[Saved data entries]

──────────

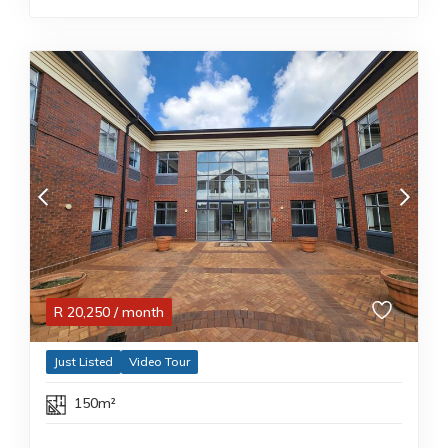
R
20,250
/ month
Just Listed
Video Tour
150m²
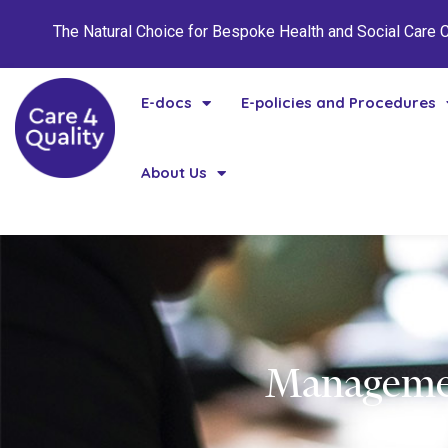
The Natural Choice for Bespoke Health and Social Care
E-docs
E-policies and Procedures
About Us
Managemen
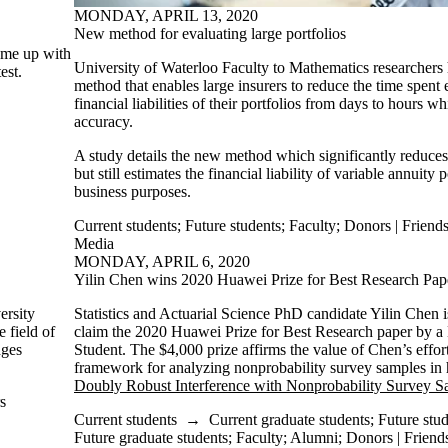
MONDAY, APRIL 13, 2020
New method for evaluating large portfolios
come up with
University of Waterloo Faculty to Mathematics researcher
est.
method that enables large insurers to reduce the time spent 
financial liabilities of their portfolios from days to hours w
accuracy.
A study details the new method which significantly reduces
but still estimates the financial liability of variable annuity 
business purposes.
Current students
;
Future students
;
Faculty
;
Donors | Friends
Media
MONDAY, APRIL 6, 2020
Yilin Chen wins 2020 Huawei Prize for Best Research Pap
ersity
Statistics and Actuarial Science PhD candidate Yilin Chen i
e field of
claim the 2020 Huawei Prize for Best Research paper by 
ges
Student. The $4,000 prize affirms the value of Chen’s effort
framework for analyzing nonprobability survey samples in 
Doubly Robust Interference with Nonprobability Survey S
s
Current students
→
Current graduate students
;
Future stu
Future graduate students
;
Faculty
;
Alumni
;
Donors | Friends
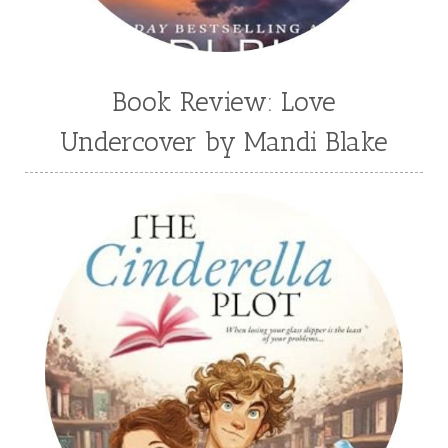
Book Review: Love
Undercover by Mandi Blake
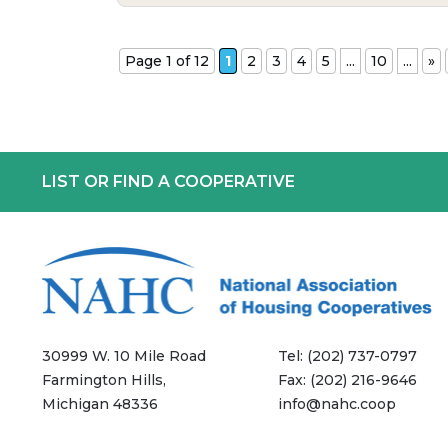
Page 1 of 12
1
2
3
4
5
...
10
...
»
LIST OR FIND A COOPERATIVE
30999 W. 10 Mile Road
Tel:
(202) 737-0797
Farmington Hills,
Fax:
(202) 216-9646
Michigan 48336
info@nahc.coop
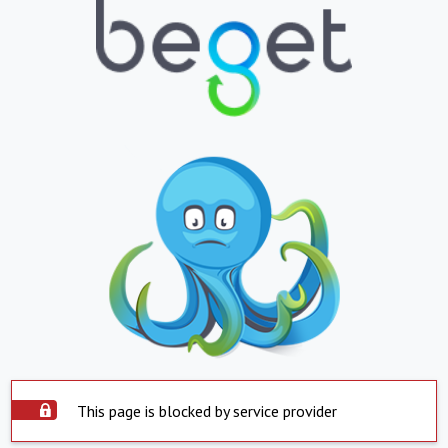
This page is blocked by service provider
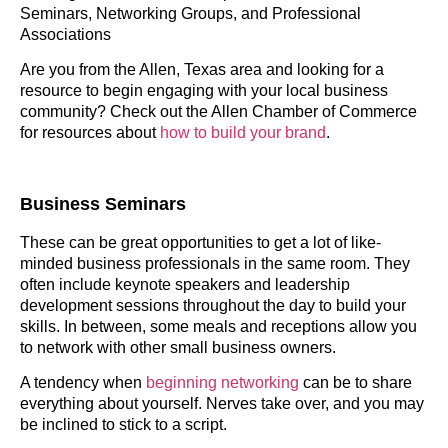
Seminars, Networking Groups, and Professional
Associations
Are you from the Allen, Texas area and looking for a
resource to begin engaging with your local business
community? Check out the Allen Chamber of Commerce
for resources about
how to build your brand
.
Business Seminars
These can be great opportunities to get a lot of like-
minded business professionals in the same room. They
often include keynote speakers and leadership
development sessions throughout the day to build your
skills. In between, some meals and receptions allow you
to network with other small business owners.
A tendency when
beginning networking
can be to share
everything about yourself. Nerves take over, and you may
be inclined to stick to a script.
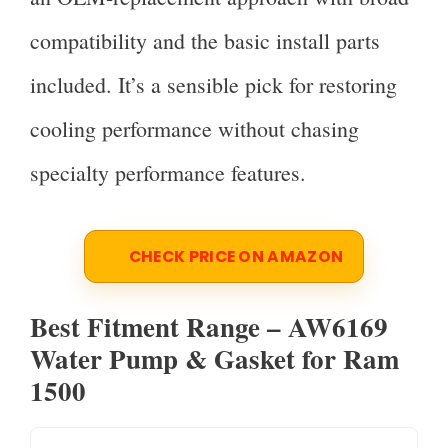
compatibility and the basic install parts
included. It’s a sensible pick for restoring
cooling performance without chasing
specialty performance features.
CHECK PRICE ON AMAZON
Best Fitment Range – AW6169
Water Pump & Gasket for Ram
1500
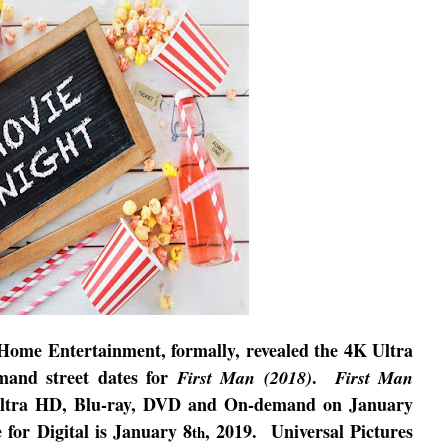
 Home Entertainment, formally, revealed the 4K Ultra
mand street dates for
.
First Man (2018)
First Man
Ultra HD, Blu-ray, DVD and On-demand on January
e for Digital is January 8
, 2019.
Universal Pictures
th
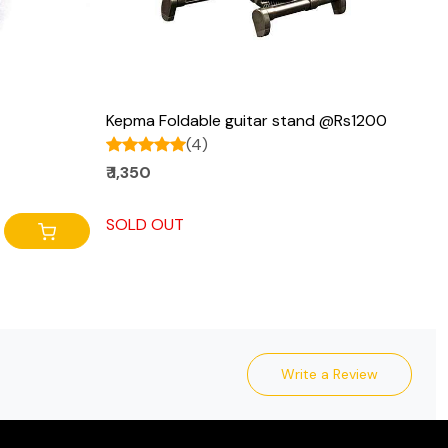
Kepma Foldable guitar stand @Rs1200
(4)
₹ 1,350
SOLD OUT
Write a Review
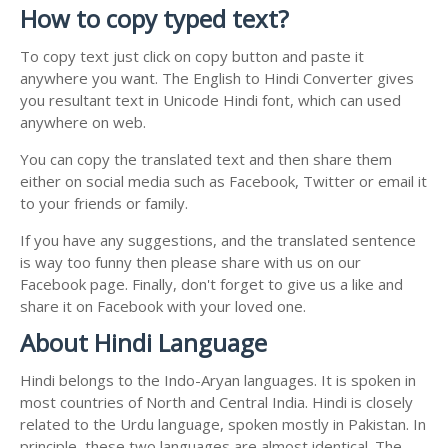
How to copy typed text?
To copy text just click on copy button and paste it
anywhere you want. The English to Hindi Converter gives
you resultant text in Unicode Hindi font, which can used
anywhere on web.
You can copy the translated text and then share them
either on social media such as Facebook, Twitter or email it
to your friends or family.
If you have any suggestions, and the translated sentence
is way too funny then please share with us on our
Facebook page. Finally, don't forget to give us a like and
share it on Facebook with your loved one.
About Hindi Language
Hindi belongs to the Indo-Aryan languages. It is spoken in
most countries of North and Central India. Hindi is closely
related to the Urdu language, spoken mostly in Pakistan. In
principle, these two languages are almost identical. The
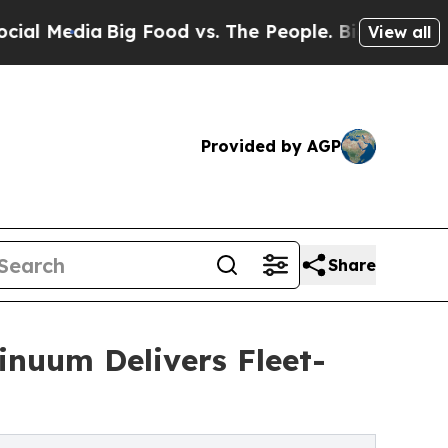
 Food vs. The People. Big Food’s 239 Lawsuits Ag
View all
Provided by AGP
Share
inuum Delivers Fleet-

──────────

• [What you should do]: From top to bottom, restate the records above exactly and omit every picture.

• [Exercise output]:
R
20,250
/ month
Just Listed
Video Tour
150m²
The Natural Choice for Bespoke Health and Social Care
E-docs
E-policies and Procedures
About Us
Managemen
MONDAY, APRIL 13, 2020
New method for evaluating large portfolios
come up with
University of Waterloo Faculty to Mathematics researcher
est.
method that enables large insurers to reduce the time spent 
financial liabilities of their portfolios from days to hours w
accuracy.
A study details the new method which significantly reduces
but still estimates the financial liability of variable annuity 
business purposes.
Current students
;
Future students
;
Faculty
;
Donors | Friends
Media
MONDAY, APRIL 6, 2020
Yilin Chen wins 2020 Huawei Prize for Best Research Pap
ersity
Statistics and Actuarial Science PhD candidate Yilin Chen i
e field of
claim the 2020 Huawei Prize for Best Research paper by 
ges
Student. The $4,000 prize affirms the value of Chen’s effort
framework for analyzing nonprobability survey samples in 
Doubly Robust Interference with Nonprobability Survey S
s
Current students
→
Current graduate students
;
Future stu
Future graduate students
;
Faculty
;
Alumni
;
Donors | Friends
Book Review: Love
Undercover by Mandi Blake
Page 1 of 12
1
2
3
4
5
...
10
...
»
LIST OR FIND A COOPERATIVE
30999 W. 10 Mile Road
Tel:
(202) 737-0797
Farmington Hills,
Fax:
(202) 216-9646
Michigan 48336
info@nahc.coop
This page is blocked by service provider
Seminars, Networking Groups, and Professional
Associations
Are you from the Allen, Texas area and looking for a
resource to begin engaging with your local business
community? Check out the Allen Chamber of Commerce
for resources about
how to build your brand
.
Business Seminars
These can be great opportunities to get a lot of like-
minded business professionals in the same room. They
often include keynote speakers and leadership
development sessions throughout the day to build your
skills. In between, some meals and receptions allow you
to network with other small business owners.
A tendency when
beginning networking
can be to share
everything about yourself. Nerves take over, and you may
be inclined to stick to a script.
compatibility and the basic install parts
included. It’s a sensible pick for restoring
cooling performance without chasing
specialty performance features.
CHECK PRICE ON AMAZON
Best Fitment Range – AW6169
Water Pump & Gasket for Ram
1500
 Home Entertainment, formally, revealed the 4K Ultra
mand street dates for
.
First Man (2018)
First Man
Ultra HD, Blu-ray, DVD and On-demand on January
e for Digital is January 8
, 2019.
Universal Pictures
th
Kepma Foldable guitar stand @Rs1200
(4)
₹ 1,350
SOLD OUT
Write a Review
How to copy typed text?
To copy text just click on copy button and paste it
anywhere you want. The English to Hindi Converter gives
you resultant text in Unicode Hindi font, which can used
anywhere on web.
You can copy the translated text and then share them
either on social media such as Facebook, Twitter or email it
to your friends or family.
If you have any suggestions, and the translated sentence
is way too funny then please share with us on our
Facebook page. Finally, don't forget to give us a like and
share it on Facebook with your loved one.
About Hindi Language
Hindi belongs to the Indo-Aryan languages. It is spoken in
most countries of North and Central India. Hindi is closely
related to the Urdu language, spoken mostly in Pakistan. In
principle, these two languages are almost identical. The
 Food vs. The People. Big Food’s 239 Lawsuits Ag
View all
Provided by AGP
Share
inuum Delivers Fleet-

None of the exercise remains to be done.